**Description of the task**
The string "month" appears in some lines of the data. Report how many, with no other words.

*** Opening of Provided entries ***

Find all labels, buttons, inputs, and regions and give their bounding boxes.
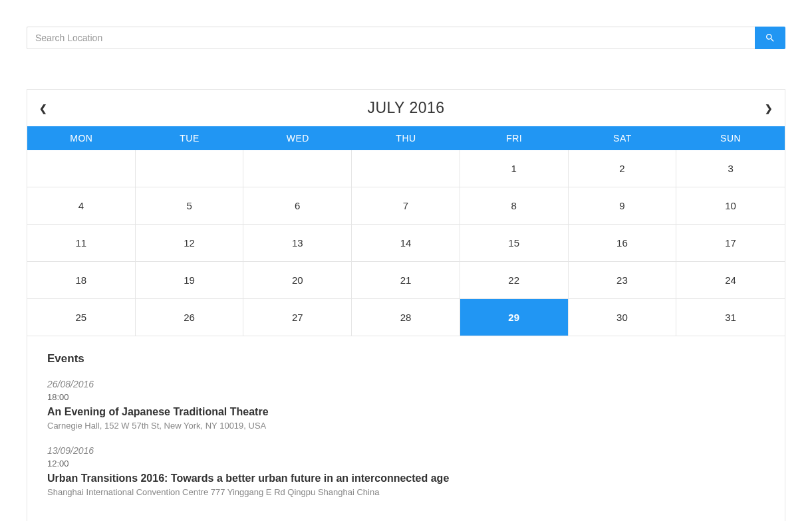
day-cell[interactable]: 17 bbox=[676, 225, 785, 262]
event-location: Shanghai International Convention Centre… bbox=[47, 487, 765, 497]
day-cell[interactable]: 7 bbox=[352, 187, 460, 225]
weekday-label: TUE bbox=[136, 126, 244, 150]
day-cell[interactable]: 2 bbox=[569, 150, 677, 187]
day-cell[interactable]: 26 bbox=[136, 299, 244, 336]
weekday-label: SUN bbox=[676, 126, 785, 150]
search-input[interactable] bbox=[27, 27, 755, 49]
day-cell-empty bbox=[352, 150, 460, 187]
days-grid: 1234567891011121314151617181920212223242… bbox=[27, 150, 785, 336]
day-cell[interactable]: 3 bbox=[676, 150, 785, 187]
calendar-header: ❮ JULY 2016 ❯ bbox=[27, 90, 785, 126]
event-title: Urban Transitions 2016: Towards a better… bbox=[47, 472, 765, 484]
day-cell[interactable]: 27 bbox=[243, 299, 352, 336]
day-cell[interactable]: 24 bbox=[676, 262, 785, 299]
day-cell[interactable]: 11 bbox=[27, 225, 136, 262]
event-time: 18:00 bbox=[47, 392, 765, 402]
weekday-label: WED bbox=[243, 126, 352, 150]
weekday-label: MON bbox=[27, 126, 136, 150]
day-cell[interactable]: 13 bbox=[243, 225, 352, 262]
search-button[interactable] bbox=[755, 27, 785, 49]
day-cell[interactable]: 21 bbox=[352, 262, 460, 299]
day-cell[interactable]: 8 bbox=[460, 187, 569, 225]
day-cell[interactable]: 29 bbox=[460, 299, 569, 336]
events-list: 26/08/201618:00An Evening of Japanese Tr… bbox=[47, 379, 765, 497]
day-cell-empty bbox=[136, 150, 244, 187]
next-month-button[interactable]: ❯ bbox=[765, 103, 773, 114]
events-section: Events 26/08/201618:00An Evening of Japa… bbox=[27, 336, 785, 521]
event-date: 26/08/2016 bbox=[47, 379, 765, 389]
day-cell[interactable]: 4 bbox=[27, 187, 136, 225]
day-cell[interactable]: 20 bbox=[243, 262, 352, 299]
event-item[interactable]: 13/09/201612:00Urban Transitions 2016: T… bbox=[47, 445, 765, 497]
weekday-label: SAT bbox=[569, 126, 677, 150]
event-item[interactable]: 26/08/201618:00An Evening of Japanese Tr… bbox=[47, 379, 765, 431]
day-cell[interactable]: 30 bbox=[569, 299, 677, 336]
prev-month-button[interactable]: ❮ bbox=[39, 103, 47, 114]
day-cell[interactable]: 5 bbox=[136, 187, 244, 225]
day-cell[interactable]: 23 bbox=[569, 262, 677, 299]
day-cell[interactable]: 14 bbox=[352, 225, 460, 262]
day-cell[interactable]: 10 bbox=[676, 187, 785, 225]
day-cell[interactable]: 25 bbox=[27, 299, 136, 336]
weekday-row: MON TUE WED THU FRI SAT SUN bbox=[27, 126, 785, 150]
day-cell[interactable]: 28 bbox=[352, 299, 460, 336]
day-cell[interactable]: 22 bbox=[460, 262, 569, 299]
search-bar bbox=[27, 27, 785, 49]
weekday-label: FRI bbox=[460, 126, 569, 150]
events-heading: Events bbox=[47, 352, 765, 365]
search-icon bbox=[765, 33, 775, 43]
calendar-title: JULY 2016 bbox=[367, 99, 444, 117]
day-cell[interactable]: 12 bbox=[136, 225, 244, 262]
event-time: 12:00 bbox=[47, 459, 765, 469]
day-cell[interactable]: 1 bbox=[460, 150, 569, 187]
day-cell[interactable]: 19 bbox=[136, 262, 244, 299]
day-cell-empty bbox=[27, 150, 136, 187]
day-cell[interactable]: 18 bbox=[27, 262, 136, 299]
day-cell[interactable]: 31 bbox=[676, 299, 785, 336]
event-date: 13/09/2016 bbox=[47, 445, 765, 456]
day-cell[interactable]: 16 bbox=[569, 225, 677, 262]
event-location: Carnegie Hall, 152 W 57th St, New York, … bbox=[47, 421, 765, 431]
weekday-label: THU bbox=[352, 126, 460, 150]
calendar-container: ❮ JULY 2016 ❯ MON TUE WED THU FRI SAT SU… bbox=[27, 89, 785, 521]
day-cell-empty bbox=[243, 150, 352, 187]
event-title: An Evening of Japanese Traditional Theat… bbox=[47, 406, 765, 418]
day-cell[interactable]: 6 bbox=[243, 187, 352, 225]
day-cell[interactable]: 15 bbox=[460, 225, 569, 262]
day-cell[interactable]: 9 bbox=[569, 187, 677, 225]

*** Close of Provided entries ***

**Exercise response**
2